Reagindo ao comentário de Marcelo Rebelo de Sousa que dizia esta sexta-feira que a manifestação seria para reivindicar medidas para o Orçamento de 2018, o líder do PCP, Jerónimo de Sousa, que se juntou aos manifestantes já no largo em frente à Assembleia da República, disse que este “é um Orçamento que não anda para trás, mas não responde satisfatoriamente a algumas questões”, acrescentando que “o processo de discussão na especialidade continua” e que o PCP não se conforma “com fechos antecipados” e vai “persistir com as reiniciações dos trabalhadores”.
Jerónimo de Sousa sublinhou a solidariedade do PCP e destacou que o documento do Orçamento deve ter em conta as necessidades dos trabalhadores, notando que “uma outra política fiscal poderia ajudar a encontrar as soluções em termos de verba orçamental”. Questionado se esta era uma “prova de vida” dos sindicatos, o líder comunista respondeu que “os trabalhadores nunca fazem luta pela luta, não estiveram aqui apenas a sinalizar, estiveram aqui para que lhes reponham o que está consagrado na lei”.

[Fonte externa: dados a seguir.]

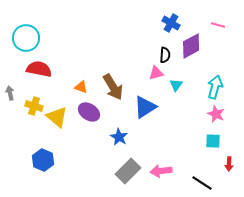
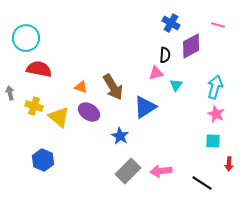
yellow triangle: moved 2 px right
blue star: moved 1 px right, 1 px up
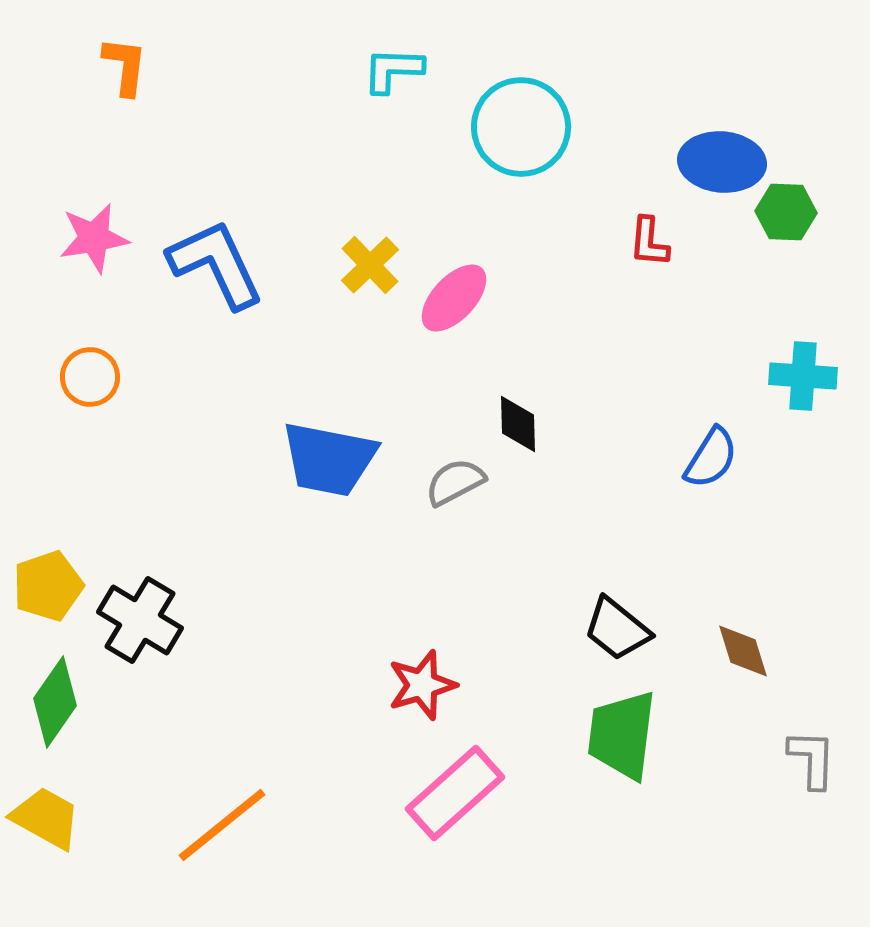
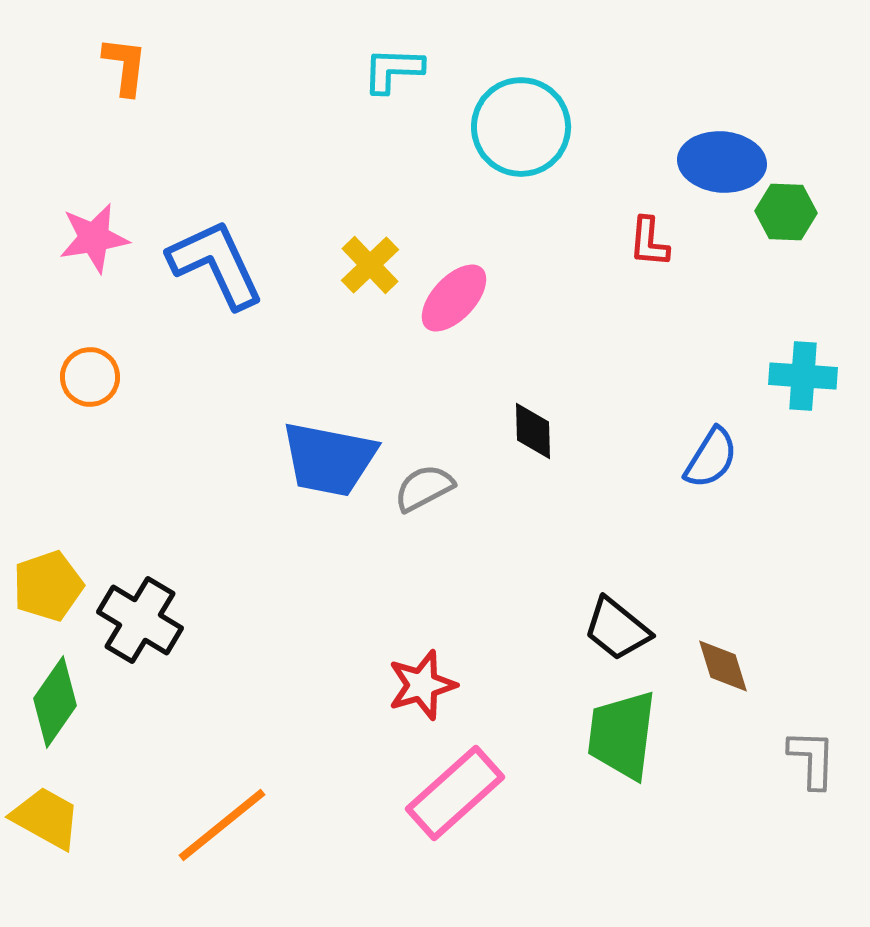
black diamond: moved 15 px right, 7 px down
gray semicircle: moved 31 px left, 6 px down
brown diamond: moved 20 px left, 15 px down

Também presente na manifestação, Joana Mortágua sublinhou ao PÚBLICO que o Bloco de Esquerda se antecipou durante a manhã em reunião com o ministro das Finanças, que colocou as questões “que justamente os funcionários públicos estão a fazer”. Notando que “este Orçamento é um orçamento constitucional”, a deputada bloquista reconheceu que existem no entanto matérias por resolver. “Precisamos de sinais de que as pessoas [que integrem o] diagnóstico de precariedade serão alvo de um projecto de regularização do seu vínculo e que terão direitos e deixarão de ser precários”, disse.
Em relação aos aumentos salariais e descongelamento das carreiras, Mortágua apontou uma “divergência clara entre o Bloco de Esquerda e o Governo”. “O Governo acha que não tem margem orçamental para fazer isto e nós dizemos ao Governo que [sim,] renegociando a dívida e se pararmos de ser os parvos desta história, porque França não cumpre o tratado orçamental e nós somos obrigados a cumprir. Temos que olhar para a situação e dizer que o nosso compromisso é com os trabalhadores”, vinca.
Ainda assim, a deputada do Bloco de Esquerda sublinhou que a negociação é feita “até ao último segundo”. “Temos de aguardar”, mas, acrescentou, “uma coisa é certa, este diagnóstico da precariedade vai ter de ter efeitos reais em 2017, não pode ficar reduzido ao papel”.